Non ci sono più scuse. Lockdown, coprifuoco, restrizioni. Tutto finito. Non ti andava di uscire? Non si poteva, finita lì. Una pacchia, restarsene chiuso in mansarda ad ascoltarmi badilate di doom. Ma adesso non è più così, ed allora… Esco o rimango a casa ad ascoltarmi “Dark passages” (rigorosamente volume 2, che credete, mica la uno che è troppo ovvia). Nossignore, hai promesso che si esce ed allora usciamo.
E’ il 31 ottobre, è allo’win! Nel bel mezzo della piazza del paese vicino hanno posizionato alcune balle di fieno (a che pro?), un paio di zucche macilente, vedo schierati papà in jeans e felpa e mamme che almeno un tentativo “a tema” l’hanno fatto, improbabili restauri con esiti opposti, tutti radunati attorno al banco esterno dell’unico locale aperto, intenti a vigilare i pargoli che a grumi sciamano vestiti nei loro costumi (dai, Babbo Natale l’ha inventato la Coca Cola e queste streghe/stregoni la Disney), nugoli di cerapitis capitata (volg. mosca della mela) che svolazzano sui resti delle cucurbite fatte a pezzi dal loro entusiasmo incontenibile. E’ allo’win!
Macchè allo’win, è la Vilie dai Sants! In piedi sul pulpito, questa è faccenda seria, serissima per noi Friulani che vantiamo ascendenze celtiche. Tradizioni remotissime, originarie che vivono ancora sopra tutto in alcuni borghi dimenticati da Iddio (e dagli speculatori edilizi). Musòns e musatis che illuminano le vie, antichi riti celebrati per mano di cultori, e che oggi vantano un seguito crescente. Faccenda seria appunto, mai sfidare aganis, striis e sbilfs, mai offendere la memoria dei Defunti. Ma oggi va così, allora rassegnati, hai promesso che si esce e così sarà.
Vampire/i, licantrope/i, streghe/stregoni (perché non streghi?) alla luce artificiale che ha sostituito il buio, l’oscurità quella vera. Costretta agli angoli, ai cantucci, perché fa paura, ad ogni angolo un pericolo. E qualche decennio fa, mica secoli, chissà in questo rione, com’era la notte. La notte dei Morti. Allora sì la Paura era quella vera.

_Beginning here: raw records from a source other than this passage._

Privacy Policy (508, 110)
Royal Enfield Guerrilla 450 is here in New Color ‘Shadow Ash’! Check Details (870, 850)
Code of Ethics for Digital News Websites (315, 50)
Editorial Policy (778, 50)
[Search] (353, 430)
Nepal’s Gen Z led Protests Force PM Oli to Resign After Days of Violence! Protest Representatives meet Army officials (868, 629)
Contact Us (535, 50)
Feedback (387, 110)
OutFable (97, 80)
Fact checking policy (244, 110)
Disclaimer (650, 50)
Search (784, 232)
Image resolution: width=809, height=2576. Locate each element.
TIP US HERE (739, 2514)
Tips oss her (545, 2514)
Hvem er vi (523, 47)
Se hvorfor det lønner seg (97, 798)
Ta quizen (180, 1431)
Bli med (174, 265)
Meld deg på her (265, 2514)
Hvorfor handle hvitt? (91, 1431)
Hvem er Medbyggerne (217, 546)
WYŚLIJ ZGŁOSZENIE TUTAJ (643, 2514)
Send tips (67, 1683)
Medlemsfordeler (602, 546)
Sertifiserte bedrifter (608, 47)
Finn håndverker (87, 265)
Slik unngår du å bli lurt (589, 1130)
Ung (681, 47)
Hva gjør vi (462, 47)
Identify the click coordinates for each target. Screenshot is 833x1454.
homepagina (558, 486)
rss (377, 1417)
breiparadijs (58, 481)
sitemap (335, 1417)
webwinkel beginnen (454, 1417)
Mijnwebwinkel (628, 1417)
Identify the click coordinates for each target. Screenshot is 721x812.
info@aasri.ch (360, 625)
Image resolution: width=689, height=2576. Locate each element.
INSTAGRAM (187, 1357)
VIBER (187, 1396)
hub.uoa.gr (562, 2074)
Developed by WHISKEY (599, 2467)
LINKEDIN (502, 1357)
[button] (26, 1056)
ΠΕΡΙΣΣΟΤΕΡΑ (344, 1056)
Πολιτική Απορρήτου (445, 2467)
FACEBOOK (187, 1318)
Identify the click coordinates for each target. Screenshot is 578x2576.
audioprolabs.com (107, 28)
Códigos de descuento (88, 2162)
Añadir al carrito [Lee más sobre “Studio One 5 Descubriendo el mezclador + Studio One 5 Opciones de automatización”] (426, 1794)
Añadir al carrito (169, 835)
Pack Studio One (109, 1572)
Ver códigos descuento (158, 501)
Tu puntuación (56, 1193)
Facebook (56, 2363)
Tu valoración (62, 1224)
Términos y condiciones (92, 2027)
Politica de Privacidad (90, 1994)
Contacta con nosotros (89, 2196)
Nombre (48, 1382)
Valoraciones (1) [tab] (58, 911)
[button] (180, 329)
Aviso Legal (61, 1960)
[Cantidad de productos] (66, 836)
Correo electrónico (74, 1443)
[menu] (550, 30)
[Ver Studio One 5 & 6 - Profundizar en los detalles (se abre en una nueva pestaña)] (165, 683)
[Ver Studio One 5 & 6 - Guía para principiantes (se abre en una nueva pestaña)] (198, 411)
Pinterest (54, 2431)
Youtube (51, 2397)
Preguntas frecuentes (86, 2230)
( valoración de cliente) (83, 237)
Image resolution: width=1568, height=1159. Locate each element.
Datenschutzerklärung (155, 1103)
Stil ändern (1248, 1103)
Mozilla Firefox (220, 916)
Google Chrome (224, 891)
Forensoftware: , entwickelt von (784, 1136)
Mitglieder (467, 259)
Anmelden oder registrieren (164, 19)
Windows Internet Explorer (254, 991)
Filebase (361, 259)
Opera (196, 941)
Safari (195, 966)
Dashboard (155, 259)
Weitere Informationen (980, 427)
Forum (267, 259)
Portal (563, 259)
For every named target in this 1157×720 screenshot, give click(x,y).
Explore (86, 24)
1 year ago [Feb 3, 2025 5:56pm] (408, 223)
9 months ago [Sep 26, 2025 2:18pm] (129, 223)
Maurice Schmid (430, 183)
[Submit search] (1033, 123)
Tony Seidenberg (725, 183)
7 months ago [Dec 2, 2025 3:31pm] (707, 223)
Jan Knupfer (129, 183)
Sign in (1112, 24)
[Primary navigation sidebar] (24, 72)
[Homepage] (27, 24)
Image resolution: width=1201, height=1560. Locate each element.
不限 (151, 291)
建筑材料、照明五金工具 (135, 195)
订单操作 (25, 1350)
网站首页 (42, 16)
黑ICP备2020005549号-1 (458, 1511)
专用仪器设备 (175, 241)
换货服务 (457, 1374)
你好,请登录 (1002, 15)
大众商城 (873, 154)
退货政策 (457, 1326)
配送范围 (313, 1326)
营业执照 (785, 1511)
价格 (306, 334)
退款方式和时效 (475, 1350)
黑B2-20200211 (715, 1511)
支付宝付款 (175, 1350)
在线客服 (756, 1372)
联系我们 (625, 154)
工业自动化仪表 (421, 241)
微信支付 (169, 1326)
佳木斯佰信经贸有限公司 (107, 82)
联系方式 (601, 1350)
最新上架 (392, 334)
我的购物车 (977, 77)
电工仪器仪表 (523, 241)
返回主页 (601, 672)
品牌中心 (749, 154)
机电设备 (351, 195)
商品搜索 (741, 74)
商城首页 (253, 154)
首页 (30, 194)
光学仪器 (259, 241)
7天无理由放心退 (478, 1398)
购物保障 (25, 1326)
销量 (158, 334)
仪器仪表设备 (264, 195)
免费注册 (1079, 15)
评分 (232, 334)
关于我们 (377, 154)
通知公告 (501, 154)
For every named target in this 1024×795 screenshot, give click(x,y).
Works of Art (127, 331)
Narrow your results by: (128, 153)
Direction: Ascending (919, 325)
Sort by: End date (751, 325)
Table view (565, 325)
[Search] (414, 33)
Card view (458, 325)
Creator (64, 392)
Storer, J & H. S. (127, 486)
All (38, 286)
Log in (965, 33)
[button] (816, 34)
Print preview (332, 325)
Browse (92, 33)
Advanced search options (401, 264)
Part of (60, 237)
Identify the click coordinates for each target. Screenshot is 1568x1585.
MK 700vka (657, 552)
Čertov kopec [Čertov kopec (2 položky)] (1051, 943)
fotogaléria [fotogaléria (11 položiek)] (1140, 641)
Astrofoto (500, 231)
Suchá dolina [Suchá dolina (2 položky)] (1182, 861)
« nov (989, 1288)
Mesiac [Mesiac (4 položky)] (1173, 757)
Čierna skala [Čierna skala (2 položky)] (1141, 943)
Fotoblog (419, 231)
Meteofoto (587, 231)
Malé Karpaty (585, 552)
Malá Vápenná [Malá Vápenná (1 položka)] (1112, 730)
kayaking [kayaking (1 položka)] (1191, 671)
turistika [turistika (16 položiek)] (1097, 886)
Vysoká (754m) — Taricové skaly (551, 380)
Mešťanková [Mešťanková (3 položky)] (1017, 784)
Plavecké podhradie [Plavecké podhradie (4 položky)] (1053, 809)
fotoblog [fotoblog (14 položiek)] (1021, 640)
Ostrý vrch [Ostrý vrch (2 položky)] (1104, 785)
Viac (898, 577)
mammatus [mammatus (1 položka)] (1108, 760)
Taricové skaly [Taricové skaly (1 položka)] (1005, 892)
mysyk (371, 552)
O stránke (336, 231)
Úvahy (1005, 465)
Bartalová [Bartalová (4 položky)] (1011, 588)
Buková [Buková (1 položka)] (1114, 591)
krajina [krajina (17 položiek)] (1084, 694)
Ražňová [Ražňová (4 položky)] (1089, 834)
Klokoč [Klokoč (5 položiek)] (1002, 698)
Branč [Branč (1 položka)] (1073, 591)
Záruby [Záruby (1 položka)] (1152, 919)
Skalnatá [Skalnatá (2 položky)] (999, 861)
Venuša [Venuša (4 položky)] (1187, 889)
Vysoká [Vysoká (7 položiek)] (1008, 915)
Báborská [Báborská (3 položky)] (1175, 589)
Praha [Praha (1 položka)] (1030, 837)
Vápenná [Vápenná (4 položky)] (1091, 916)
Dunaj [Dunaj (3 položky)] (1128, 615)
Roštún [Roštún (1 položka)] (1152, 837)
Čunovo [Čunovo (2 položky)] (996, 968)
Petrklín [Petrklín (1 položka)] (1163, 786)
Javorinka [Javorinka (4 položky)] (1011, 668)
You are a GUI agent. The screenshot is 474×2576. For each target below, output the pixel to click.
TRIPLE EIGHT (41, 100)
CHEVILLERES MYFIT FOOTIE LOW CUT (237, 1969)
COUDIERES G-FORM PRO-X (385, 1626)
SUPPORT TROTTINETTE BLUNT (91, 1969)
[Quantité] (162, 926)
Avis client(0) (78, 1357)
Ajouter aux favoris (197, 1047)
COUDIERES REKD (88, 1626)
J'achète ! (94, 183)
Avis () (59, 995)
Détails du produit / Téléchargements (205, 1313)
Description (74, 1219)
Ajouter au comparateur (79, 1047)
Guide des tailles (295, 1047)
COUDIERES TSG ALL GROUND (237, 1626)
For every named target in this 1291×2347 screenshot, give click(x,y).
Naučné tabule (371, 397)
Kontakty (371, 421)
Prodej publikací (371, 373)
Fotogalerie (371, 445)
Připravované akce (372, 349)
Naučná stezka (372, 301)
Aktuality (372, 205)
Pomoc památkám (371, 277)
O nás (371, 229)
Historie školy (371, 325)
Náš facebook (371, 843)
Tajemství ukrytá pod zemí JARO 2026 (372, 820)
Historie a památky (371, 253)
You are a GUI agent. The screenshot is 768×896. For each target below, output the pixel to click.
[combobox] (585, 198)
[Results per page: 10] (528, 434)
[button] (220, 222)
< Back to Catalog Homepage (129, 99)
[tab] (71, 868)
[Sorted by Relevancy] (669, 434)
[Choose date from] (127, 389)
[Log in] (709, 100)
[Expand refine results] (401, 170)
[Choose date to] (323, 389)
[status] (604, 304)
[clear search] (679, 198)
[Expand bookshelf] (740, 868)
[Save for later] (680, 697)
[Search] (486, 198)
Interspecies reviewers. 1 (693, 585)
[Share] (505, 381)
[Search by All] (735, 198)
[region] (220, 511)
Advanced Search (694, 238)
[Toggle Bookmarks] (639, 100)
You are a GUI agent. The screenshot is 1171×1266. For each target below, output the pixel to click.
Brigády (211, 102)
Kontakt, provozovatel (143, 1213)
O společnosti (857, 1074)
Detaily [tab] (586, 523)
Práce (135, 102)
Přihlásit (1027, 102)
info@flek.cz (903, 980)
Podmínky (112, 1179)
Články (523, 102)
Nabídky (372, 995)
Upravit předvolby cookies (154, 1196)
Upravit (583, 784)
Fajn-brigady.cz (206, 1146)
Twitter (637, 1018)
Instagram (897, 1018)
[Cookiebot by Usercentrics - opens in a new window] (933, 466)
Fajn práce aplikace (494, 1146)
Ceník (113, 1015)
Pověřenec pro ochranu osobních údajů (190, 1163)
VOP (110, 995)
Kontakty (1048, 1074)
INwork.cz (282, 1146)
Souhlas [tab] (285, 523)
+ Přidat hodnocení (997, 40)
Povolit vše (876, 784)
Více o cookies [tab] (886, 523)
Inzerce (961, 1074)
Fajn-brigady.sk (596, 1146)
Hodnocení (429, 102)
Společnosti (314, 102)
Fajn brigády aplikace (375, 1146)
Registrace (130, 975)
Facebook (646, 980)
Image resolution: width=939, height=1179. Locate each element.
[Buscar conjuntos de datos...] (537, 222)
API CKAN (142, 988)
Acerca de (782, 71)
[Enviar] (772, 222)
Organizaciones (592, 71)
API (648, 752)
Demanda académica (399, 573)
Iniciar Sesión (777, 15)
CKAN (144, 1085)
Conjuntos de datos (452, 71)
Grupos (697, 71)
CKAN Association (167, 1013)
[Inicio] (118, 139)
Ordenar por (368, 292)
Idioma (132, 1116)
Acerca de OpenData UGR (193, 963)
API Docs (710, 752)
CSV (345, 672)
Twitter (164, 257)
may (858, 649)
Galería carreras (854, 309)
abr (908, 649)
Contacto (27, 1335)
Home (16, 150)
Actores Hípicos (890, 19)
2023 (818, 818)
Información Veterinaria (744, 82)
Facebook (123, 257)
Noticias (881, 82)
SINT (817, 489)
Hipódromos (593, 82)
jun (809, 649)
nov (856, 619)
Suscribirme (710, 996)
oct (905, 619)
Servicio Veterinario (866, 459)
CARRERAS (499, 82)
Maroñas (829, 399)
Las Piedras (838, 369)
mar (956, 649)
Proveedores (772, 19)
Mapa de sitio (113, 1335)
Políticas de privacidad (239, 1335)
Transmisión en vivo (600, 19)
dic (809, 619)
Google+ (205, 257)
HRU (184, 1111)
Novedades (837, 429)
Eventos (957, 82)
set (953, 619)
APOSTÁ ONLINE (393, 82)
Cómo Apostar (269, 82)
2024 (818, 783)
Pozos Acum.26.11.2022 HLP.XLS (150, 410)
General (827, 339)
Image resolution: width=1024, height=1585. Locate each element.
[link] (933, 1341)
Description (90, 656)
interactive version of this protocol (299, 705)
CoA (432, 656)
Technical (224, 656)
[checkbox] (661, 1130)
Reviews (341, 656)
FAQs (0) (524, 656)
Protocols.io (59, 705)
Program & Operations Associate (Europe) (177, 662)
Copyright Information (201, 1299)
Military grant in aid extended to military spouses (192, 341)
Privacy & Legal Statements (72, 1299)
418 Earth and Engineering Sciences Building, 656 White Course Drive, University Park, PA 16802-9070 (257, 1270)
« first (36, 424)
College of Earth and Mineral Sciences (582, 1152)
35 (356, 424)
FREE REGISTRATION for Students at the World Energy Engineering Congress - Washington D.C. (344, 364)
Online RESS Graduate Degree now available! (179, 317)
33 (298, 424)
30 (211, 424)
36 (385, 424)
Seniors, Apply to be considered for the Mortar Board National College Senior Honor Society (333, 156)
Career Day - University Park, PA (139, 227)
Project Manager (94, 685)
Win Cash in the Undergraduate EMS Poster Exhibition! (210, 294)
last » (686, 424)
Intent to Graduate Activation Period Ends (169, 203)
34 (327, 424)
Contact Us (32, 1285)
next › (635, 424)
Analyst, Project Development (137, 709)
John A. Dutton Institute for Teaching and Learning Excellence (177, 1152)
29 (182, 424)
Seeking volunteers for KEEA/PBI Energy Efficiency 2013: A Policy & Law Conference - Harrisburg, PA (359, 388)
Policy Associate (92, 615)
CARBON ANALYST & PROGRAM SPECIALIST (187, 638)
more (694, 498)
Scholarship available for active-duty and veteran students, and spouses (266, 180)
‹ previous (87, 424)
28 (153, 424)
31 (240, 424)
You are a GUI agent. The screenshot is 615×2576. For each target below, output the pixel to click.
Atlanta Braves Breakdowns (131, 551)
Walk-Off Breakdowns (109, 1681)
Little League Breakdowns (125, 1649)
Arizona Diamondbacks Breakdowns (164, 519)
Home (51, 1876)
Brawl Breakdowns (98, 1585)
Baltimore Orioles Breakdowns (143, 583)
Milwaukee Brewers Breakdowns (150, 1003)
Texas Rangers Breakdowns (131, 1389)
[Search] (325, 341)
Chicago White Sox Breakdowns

Dove avrò messo la cravatta con i teschi? Un quarto d’ora abbondante e la ritrovo, si parte e per punire la mia recalcitranza ed i miei capricci, una volta giunto a Trieste, google-maps mi infligge la pena di un tratto della temibile e leggendaria Strada per Longera, in salita, eppoi giù a tagliare di sbieco il Parco del Farneto tra ville nascoste dalla vegetazione e selciati in pavé, passaggi stretti cinti di alberi nodosi dalle nere chiome incombenti sulla via e creature che coi loro occhietti di bragia ti scrutano curiose rimpiattate nello scuro cono. Il presunto dramma si risolve con il dignitoso ingresso nell’antico rione operaio e l’approdo sicuro del Teatro di San Giovanni, ma che siano lodati tutti, i Santi, non solo quello! Era meglio passare per il centro? Mai sia detto! (Sarà tutto vero quello che ho scritto? Sai tu, è allo’win…)
Black Corrida/Nomotion/Sun’s Spectrum. La Mold Records tira a lucido l’ala “alternativa” (mi è sempre piaciuto, “ala alternativa”) della sua scuderia, in una sola serata i suoi tre complessi di spicco, ma altri se ne aggiungeranno presto, pare. Un’ottima iniziativa, anche coraggiosa, una scommessa che devono vincere. La via intrapresa è quella giusta, niente paternalismi da parte mia, è la realtà. Vedi allora che ne valeva la pena, uscire? Lo sapevo già. Santa Donna, quanta pazienza porti!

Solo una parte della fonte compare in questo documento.